• Stored data entries:
***
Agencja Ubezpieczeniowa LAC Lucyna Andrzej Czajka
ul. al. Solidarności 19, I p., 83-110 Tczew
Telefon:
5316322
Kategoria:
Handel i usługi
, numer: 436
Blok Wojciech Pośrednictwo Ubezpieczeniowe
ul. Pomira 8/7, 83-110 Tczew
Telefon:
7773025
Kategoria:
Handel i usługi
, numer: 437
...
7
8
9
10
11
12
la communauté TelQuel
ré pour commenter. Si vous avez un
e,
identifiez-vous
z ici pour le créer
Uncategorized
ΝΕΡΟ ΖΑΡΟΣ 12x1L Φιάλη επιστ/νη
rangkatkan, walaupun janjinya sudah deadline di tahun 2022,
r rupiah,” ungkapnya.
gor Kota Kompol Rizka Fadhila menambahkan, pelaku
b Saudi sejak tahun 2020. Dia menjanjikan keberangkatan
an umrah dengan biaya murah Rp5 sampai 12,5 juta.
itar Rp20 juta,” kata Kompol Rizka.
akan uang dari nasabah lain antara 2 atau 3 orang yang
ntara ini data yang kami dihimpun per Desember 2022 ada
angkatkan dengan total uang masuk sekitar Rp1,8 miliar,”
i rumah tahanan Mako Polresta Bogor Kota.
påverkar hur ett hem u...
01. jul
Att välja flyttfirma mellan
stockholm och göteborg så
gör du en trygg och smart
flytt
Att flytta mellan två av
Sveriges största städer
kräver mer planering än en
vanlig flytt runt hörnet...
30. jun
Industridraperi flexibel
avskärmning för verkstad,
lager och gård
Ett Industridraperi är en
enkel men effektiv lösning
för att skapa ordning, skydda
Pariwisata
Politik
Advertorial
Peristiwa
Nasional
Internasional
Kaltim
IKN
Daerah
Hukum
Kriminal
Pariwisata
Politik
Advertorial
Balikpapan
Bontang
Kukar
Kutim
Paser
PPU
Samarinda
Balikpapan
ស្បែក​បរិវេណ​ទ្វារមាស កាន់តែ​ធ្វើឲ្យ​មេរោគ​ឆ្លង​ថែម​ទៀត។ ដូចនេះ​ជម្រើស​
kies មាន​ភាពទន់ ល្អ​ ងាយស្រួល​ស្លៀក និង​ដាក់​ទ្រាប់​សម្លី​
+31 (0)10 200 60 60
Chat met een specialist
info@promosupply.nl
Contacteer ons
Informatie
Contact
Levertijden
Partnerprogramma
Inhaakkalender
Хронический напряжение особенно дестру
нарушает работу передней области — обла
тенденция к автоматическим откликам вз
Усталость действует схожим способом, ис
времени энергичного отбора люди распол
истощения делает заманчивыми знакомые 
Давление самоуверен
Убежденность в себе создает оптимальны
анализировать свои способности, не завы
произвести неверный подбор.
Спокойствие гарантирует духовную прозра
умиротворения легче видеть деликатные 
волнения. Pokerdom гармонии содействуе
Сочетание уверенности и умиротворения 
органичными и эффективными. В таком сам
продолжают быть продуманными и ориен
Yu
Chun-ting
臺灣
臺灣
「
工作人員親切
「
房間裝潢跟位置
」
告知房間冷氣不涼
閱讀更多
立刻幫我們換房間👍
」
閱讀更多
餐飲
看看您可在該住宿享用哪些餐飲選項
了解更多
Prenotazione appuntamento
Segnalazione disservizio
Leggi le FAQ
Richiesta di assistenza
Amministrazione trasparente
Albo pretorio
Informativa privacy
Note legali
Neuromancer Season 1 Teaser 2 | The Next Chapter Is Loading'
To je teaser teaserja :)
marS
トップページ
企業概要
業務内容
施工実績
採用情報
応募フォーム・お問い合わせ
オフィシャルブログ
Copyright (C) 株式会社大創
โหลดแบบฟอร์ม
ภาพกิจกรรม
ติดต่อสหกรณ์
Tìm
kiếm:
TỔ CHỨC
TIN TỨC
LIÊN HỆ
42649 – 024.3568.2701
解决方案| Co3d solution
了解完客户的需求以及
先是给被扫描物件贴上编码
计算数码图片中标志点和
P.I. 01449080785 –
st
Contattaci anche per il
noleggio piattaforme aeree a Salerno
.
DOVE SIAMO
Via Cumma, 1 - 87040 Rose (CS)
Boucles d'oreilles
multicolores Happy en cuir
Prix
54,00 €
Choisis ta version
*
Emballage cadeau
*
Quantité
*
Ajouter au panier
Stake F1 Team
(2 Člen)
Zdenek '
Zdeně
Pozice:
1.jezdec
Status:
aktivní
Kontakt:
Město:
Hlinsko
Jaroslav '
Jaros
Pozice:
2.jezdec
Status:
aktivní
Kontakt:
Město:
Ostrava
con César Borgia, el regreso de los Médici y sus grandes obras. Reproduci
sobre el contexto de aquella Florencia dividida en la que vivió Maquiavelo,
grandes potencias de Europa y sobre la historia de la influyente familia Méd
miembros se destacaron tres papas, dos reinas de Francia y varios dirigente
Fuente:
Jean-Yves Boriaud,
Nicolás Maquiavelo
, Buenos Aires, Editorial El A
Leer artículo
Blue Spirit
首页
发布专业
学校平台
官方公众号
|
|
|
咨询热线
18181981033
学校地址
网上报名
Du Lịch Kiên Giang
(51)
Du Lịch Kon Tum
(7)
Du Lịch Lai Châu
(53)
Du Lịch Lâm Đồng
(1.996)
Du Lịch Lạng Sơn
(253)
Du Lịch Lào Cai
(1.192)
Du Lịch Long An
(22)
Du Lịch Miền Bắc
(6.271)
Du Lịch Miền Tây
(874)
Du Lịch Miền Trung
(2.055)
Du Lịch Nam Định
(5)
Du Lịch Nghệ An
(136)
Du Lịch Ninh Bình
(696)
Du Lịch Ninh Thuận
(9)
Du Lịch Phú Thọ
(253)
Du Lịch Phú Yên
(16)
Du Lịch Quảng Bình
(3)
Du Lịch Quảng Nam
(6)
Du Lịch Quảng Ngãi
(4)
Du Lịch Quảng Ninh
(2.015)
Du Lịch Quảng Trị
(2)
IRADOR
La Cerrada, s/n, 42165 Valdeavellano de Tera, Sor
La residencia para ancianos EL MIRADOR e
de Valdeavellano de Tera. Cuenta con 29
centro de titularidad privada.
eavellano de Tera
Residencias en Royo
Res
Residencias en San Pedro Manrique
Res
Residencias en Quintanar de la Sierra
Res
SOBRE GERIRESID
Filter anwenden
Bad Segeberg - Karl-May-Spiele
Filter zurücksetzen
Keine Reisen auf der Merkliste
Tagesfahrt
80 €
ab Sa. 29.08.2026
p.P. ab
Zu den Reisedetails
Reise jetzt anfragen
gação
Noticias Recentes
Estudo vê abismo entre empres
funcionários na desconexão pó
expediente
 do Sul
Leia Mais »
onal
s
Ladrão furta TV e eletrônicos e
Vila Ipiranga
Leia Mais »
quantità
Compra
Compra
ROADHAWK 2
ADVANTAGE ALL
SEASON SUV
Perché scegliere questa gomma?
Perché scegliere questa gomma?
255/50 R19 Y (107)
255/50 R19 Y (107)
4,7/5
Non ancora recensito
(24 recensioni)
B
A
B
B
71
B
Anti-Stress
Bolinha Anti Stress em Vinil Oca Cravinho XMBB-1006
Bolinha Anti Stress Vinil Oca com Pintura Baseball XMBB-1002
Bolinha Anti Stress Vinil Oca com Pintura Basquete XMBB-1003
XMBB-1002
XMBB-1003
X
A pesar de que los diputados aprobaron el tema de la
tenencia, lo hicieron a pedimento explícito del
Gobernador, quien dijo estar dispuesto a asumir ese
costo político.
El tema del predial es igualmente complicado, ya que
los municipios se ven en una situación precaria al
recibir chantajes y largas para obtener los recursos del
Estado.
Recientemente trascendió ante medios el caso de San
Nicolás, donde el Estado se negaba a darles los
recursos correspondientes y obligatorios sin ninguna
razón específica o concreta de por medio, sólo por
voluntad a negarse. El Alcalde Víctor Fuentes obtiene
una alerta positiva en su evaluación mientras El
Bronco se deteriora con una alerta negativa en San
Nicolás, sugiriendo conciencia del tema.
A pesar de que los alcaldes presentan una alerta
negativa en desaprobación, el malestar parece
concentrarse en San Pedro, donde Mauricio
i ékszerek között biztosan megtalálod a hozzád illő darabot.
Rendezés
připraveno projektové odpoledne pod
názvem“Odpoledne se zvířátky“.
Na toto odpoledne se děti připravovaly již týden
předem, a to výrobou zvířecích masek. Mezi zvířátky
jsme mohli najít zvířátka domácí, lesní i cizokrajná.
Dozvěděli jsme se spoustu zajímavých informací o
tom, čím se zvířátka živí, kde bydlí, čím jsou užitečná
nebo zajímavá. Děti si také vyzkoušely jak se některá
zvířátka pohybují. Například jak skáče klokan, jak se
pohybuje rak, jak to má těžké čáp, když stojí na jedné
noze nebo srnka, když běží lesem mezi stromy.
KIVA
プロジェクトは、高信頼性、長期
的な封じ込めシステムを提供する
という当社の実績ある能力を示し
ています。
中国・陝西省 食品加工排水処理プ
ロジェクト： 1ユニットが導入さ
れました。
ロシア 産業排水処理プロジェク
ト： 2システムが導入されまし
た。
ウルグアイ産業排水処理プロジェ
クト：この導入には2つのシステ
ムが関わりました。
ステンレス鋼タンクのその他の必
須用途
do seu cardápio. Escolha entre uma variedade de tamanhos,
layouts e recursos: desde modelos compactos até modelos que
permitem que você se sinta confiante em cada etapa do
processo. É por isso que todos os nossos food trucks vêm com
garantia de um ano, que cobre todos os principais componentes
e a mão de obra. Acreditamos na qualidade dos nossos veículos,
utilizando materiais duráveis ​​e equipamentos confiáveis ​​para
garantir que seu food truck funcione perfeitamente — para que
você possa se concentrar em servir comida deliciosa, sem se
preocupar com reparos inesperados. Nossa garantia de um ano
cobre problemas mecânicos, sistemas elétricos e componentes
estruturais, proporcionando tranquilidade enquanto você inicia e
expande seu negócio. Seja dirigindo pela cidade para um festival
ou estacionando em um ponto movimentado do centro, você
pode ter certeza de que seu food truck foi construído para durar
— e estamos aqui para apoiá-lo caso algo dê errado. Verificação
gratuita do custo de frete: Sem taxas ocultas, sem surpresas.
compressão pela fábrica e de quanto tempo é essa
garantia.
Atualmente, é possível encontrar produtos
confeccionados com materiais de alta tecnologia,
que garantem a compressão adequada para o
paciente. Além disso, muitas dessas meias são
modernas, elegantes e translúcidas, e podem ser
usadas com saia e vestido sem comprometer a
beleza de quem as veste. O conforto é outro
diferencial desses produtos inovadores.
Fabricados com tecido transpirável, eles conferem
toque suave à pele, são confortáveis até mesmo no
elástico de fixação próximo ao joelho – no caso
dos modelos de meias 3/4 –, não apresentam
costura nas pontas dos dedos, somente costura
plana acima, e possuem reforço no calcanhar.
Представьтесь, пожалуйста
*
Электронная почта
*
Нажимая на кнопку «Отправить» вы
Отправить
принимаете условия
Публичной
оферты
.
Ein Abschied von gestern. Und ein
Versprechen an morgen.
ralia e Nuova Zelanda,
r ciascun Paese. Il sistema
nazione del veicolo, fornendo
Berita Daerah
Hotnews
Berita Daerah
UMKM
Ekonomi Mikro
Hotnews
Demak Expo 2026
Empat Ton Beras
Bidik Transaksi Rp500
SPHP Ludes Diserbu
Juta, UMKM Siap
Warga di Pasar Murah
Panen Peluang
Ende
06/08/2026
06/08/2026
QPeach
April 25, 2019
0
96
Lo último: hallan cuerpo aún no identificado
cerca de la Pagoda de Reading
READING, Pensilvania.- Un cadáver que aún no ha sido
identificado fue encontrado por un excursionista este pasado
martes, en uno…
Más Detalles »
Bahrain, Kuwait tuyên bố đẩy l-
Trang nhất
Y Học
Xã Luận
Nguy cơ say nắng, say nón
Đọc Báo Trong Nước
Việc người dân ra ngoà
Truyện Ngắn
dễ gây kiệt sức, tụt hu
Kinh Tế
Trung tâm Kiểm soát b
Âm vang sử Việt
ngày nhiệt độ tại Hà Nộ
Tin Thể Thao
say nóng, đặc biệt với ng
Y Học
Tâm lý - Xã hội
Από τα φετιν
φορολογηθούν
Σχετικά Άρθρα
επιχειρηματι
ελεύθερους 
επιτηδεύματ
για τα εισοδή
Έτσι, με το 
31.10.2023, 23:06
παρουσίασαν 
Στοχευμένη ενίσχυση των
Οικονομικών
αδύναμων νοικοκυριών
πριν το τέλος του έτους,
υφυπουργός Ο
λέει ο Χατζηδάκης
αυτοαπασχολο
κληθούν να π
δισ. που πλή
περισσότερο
***
• GOAL OF THE EXERCISE: Search the entries above for the word "centro", and copy every line where it occurs.

• ANSWER TO THIS EXERCISE:
centro de titularidad privada.
ou estacionando em um ponto movimentado do centro, você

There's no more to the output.